Thank you Clément, your hypothesis about the linear component is quite intriguing! I read Josh’s Dark Matter paper a while ago, and I remember there were multiple versions floating around at the time, so I’d definitely like to revisit the latest one before responding in depth.
That said, I can comment based on your explanation already. The main motivation I had behind the restoration experiment was to test the idea that, without the error nodes, the key features in the circuit simply can’t be computed. So when you say that the restoration effect may come from the non-linear component, do you mean that “the key features can’t be computed” might be caused simply by the fact that the pure SAE reconstruction is messing with the activation space geometry in a weird (non-linear) way — such that downstream components like MLPs, which would normally compute those features, now receive an OOD input and therefore fail?

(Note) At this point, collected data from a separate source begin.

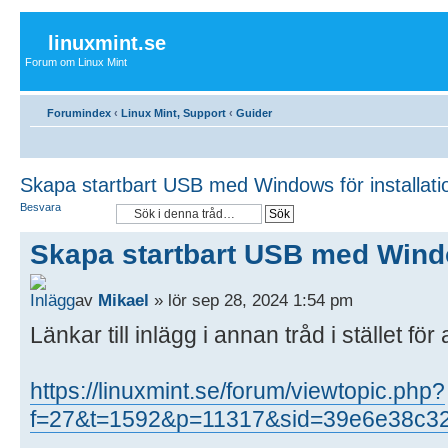
linuxmint.se
Forum om Linux Mint
Forumindex
‹
Linux Mint, Support
‹
Guider
Skapa startbart USB med Windows för installati
Besvara
Skapa startbart USB med Windo
av
Mikael
» lör sep 28, 2024 1:54 pm
Länkar till inlägg i annan tråd i stället f
https://linuxmint.se/forum/viewtopic.php?
f=27&t=1592&p=11317&sid=39e6e38c3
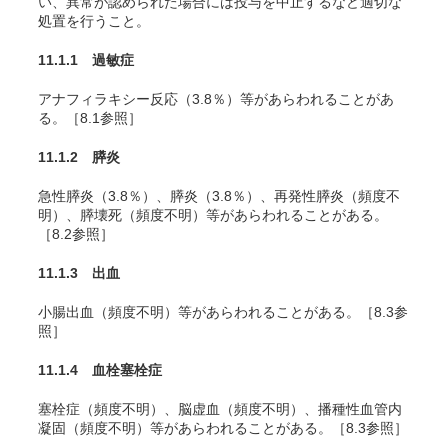
い、異常が認められた場合には投与を中止するなど適切な
処置を行うこと。
11.1.1 過敏症
アナフィラキシー反応（3.8％）等があらわれることがあ
る。［8.1参照］
11.1.2 膵炎
急性膵炎（3.8％）、膵炎（3.8％）、再発性膵炎（頻度不
明）、膵壊死（頻度不明）等があらわれることがある。
［8.2参照］
11.1.3 出血
小腸出血（頻度不明）等があらわれることがある。［8.3参
照］
11.1.4 血栓塞栓症
塞栓症（頻度不明）、脳虚血（頻度不明）、播種性血管内
凝固（頻度不明）等があらわれることがある。［8.3参照］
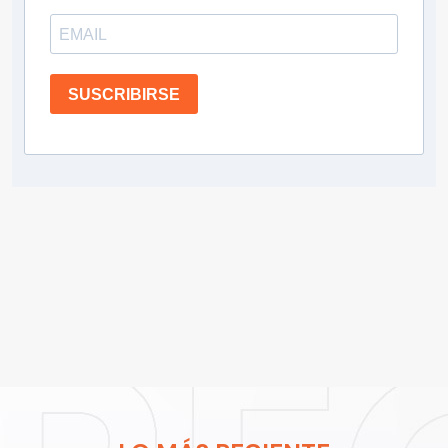
SUSCRIBIRSE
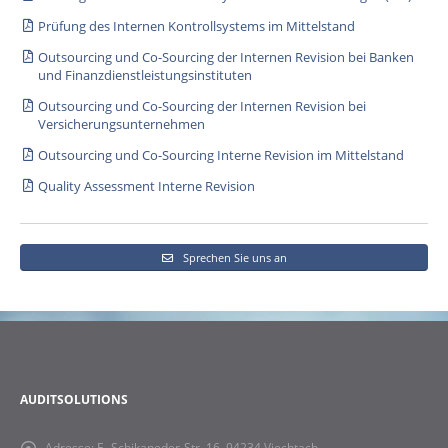
Prüfung des Internen Kontrollsystems im Mittelstand
Outsourcing und Co-Sourcing der Internen Revision bei Banken
und Finanzdienstleistungsinstituten
Outsourcing und Co-Sourcing der Internen Revision bei
Versicherungsunternehmen
Outsourcing und Co-Sourcing Interne Revision im Mittelstand
Quality Assessment Interne Revision
Sprechen Sie uns an
AUDITSOLUTIONS
Adresse:
E.-Schikaneder-Str. 16, 94234 Viechtach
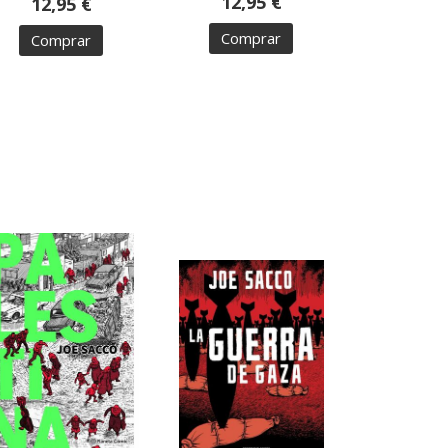
12,95 €
12,95 €
Comprar
Comprar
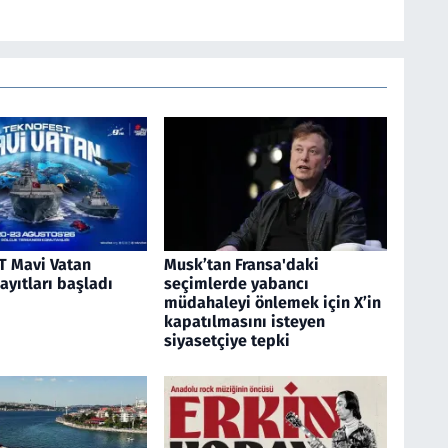
 Mavi Vatan
Musk’tan Fransa'daki
kayıtları başladı
seçimlerde yabancı
müdahaleyi önlemek için X’in
kapatılmasını isteyen
siyasetçiye tepki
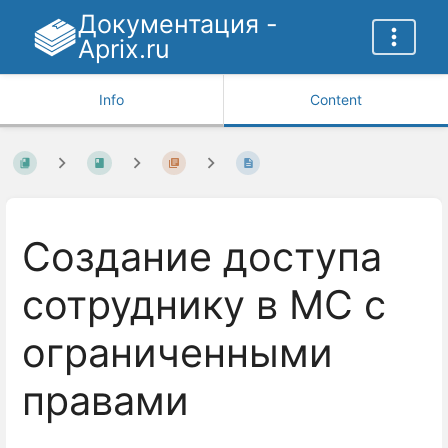
Документация -
Aprix.ru
Info
Content
Создание доступа
сотруднику в МС с
ограниченными
правами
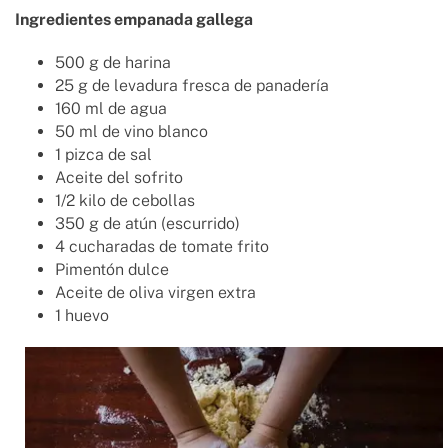
Ingredientes empanada gallega
500 g de harina
25 g de levadura fresca de panadería
160 ml de agua
50 ml de vino blanco
1 pizca de sal
Aceite del sofrito
1/2 kilo de cebollas
350 g de atún (escurrido)
4 cucharadas de tomate frito
Pimentón dulce
Aceite de oliva virgen extra
1 huevo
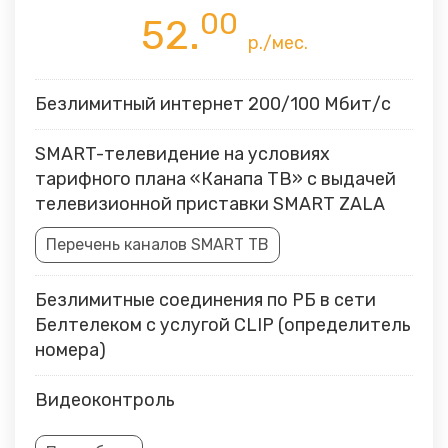
00
52.
р./мес.
Безлимитный интернет 200/100 Мбит/с
SMART-телевидение на условиях
тарифного плана «Канапа ТВ» с выдачей
телевизионной приставки SMART ZALA
Перечень каналов SMART ТВ
Безлимитные соединения по РБ в сети
Белтелеком с услугой CLIP (определитель
номера)
Видеоконтроль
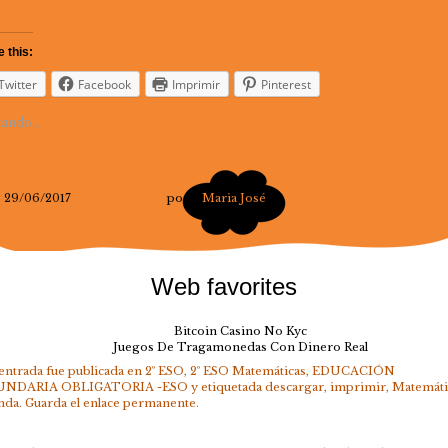
 this:
Twitter
Facebook
Imprimir
Pinterest
ando...
29/06/2017
por
Maria José
Web favorites
Bitcoin Casino No Kyc
Juegos De Tragamonedas Con Dinero Real
 entrada fue publicada en
2º ESO
,
2º ESO Matemáticas
,
EDUCACIÓN
UNDARIA OBLIGATORIA -ESO
y etiquetada
descargar
,
imprimir
,
Matemáti
nda
. Guarda el
enlace permanente
.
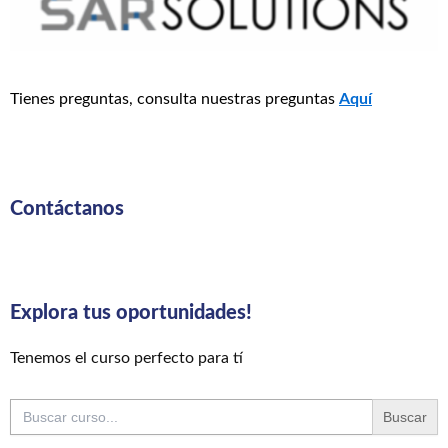
Tienes preguntas, consulta nuestras preguntas
Aquí
Contáctanos
Explora tus oportunidades!
Tenemos el curso perfecto para tí
Buscar:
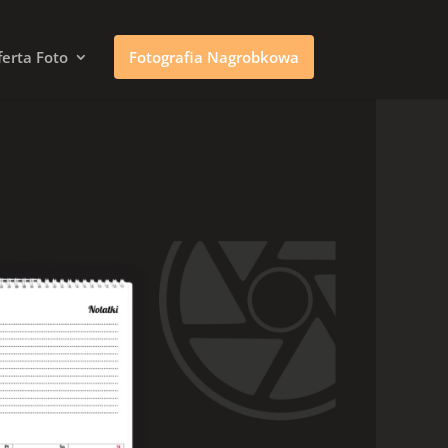
erta Foto
Fotografia Nagrobkowa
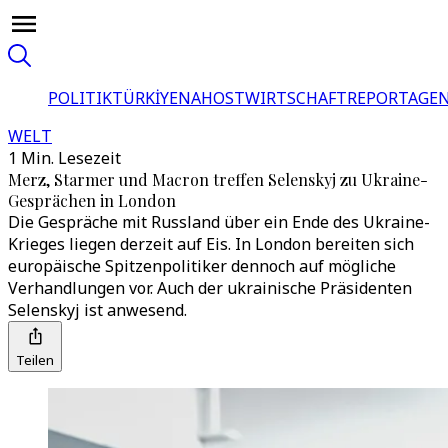
POLITIK
TÜRKİYE
NAHOST
WIRTSCHAFT
REPORTAGEN
WELT
1 Min. Lesezeit
Merz, Starmer und Macron treffen Selenskyj zu Ukraine-
Gesprächen in London
Die Gespräche mit Russland über ein Ende des Ukraine-
Krieges liegen derzeit auf Eis. In London bereiten sich
europäische Spitzenpolitiker dennoch auf mögliche
Verhandlungen vor. Auch der ukrainische Präsidenten
Selenskyj ist anwesend.
Teilen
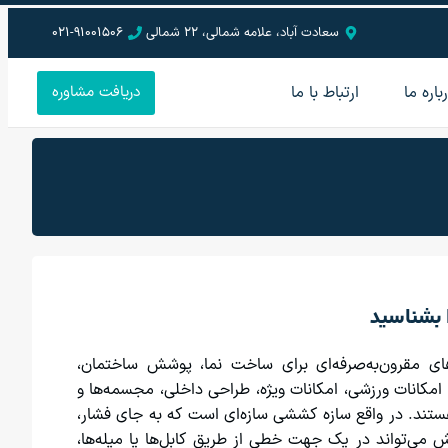
سعادت آباد، علامه شمالی، 22 شمالی
021-91001506
باره ما
ارتباط با ما
دریافت مشاوره
 بشناسید
ای مقرون‌به‌صرفه‌ای برای ساخت نما، پوشش ساختمان،
، امکانات ورزشی، امکانات ویژه، طراحی داخلی، مجسمه‌ها و
ستند. در واقع سازه کششی سازه‌ای است که به جای فشار،
ی‌تواند در یک جهت خطی از طریق کابل‌ها یا میله‌ها،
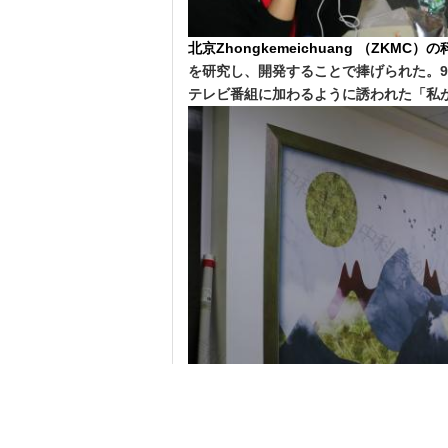
北京Zhongkemeichuang （ZK
を研究し、開発することで捧げられた。9
テレビ番組に加わるように誘われた「私が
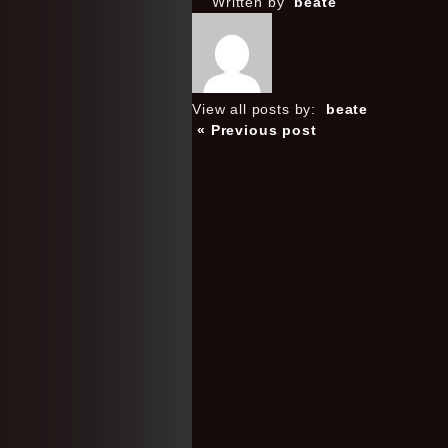
Written by
beate
View all posts by:
beate
« Previous post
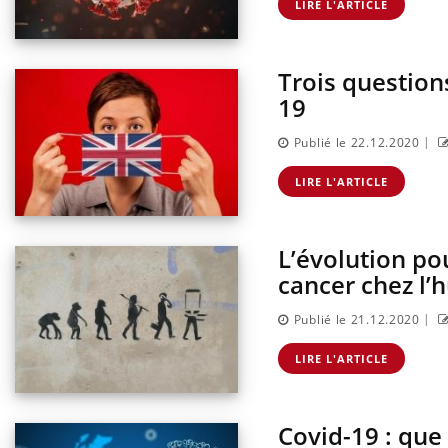
LIRE L'ARTICLE
Trois question
19
|
Publié le 22.12.2020
LIRE L'ARTICLE
L’évolution pou
cancer chez l’
|
Publié le 21.12.2020
LIRE L'ARTICLE
Covid-19 : que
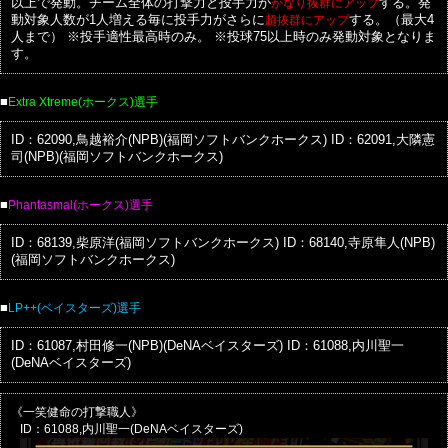
以上で発動。チーム全体の打撃力と投手力が
かなり抜群にアップ
する。発
動対象人数が1人増える毎に投手力がさらに
超抜群にアップ
する。（最大4
人まで）
※投手適性最高時のみ。
※投球75以上時のみ発動対象となりま
す。
■
Extra Xtreme(ホークス)選手
ID：62090,鳥越裕介(NPB)(福岡ソフトバンクホークス)
ID：62091,大隣憲
司(NPB)(福岡ソフトバンクホークス)
■
Phantasmal(ホークス)選手
ID：68139,柴原洋(福岡ソフトバンクホークス)
ID：68140,寺原隼人(NPB)
(福岡ソフトバンクホークス)
■
LP++(ベイスターズ)選手
ID：61087,村田修一(NPB)(DeNAベイスターズ)
ID：61088,内川聖一
(DeNAベイスターズ)
《一笑健命の打撃職人》
ID：61088,内川聖一(DeNAベイスターズ)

That sounds quite plausible, if I’m understanding correctly. But I don’t immediately see how to explain the fact that patching these error nodes has a non-trivial effect by itself (i.e. boosting the logit for alternative verb completion),as ifthey contained some prompt-specific features/information. I think that’s mostly why we didn’t consider that possibility, but I’d definitely be excited to try ruling this out experimentally (maybe after revisiting the paper I’ll have some ideas).
Yes that’s what I meant. I agree that the fact that patching the error boost the alternative completion makes this explanation much weaker (although it could still be a combination of the two)
I think it’d be super interesting to expand your analysis to linear vs non-linear error to understand which part matter and then explore why!
Nice work! Could you elaborate how you think your findings relate to Engels et al.’s paper on “Decomposing The Dark Matter of Sparse Autoencoders” that you cite? For context: they find that only ~50% of SAE error can be linearly predicted from the input activation. They hypothesize that the 50% linearly predictable component contains features not yet learned, while the remaining 50% consists of errors introduced by the SAE itself rather than meaningful model features (@josh-engels correct me if I’m misrepresenting the paper’s findings).
It would be interesting to see if your restoration results come from the linear vs nonlinear component. If only the nonlinear part matters for restoration, then the explanation for why error matters is pretty boring: it just prevents the reconstruction from being out of distribution.
However, if the restoration comes from the linear component, one hypothesis would be that the intermediate representations you describe live in multidimensional subspaces (kind of like high-frequency features) but have low-norm. This would make them economically unattractive for SAEs to learn: poor reconstruction gain due to low norm, while consuming multiple dictionary elements due to being multidimensional.
Thank you Clément, your hypothesis about the linear component is quite intriguing! I read Josh’s Dark Matter paper a while ago, and I remember there were multiple versions floating around at the time, so I’d definitely like to revisit the latest one before responding in depth.
That said, I can comment based on your explanation already. The main motivation I had behind the restoration experiment was to test the idea that, without the error nodes, the key features in the circuit simply can’t be computed. So when you say that the restoration effect may come from the non-linear component, do you mean that “the key features can’t be computed” might be caused simply by the fact that the pure SAE reconstruction is messing with the activation space geometry in a weird (non-linear) way — such that downstream components like MLPs, which would normally compute those features, now receive an OOD input and therefore fail?
That sounds quite plausible, if I’m understanding correctly. But I don’t immediately see how to explain the fact that patching these error nodes has a non-trivial effect by itself (i.e. boosting the logit for alternative verb completion), as if they contained some prompt-specific features/information. I think that’s mostly why we didn’t consider that possibility, but I’d definitely be excited to try ruling this out experimentally (maybe after revisiting the paper I’ll have some ideas).
Yes that’s what I meant. I agree that the fact that patching the error boost the alternative completion makes this explanation much weaker (although it could still be a combination of the two)
I think it’d be super interesting to expand your analysis to linear vs non-linear error to understand which part matter and then explore why!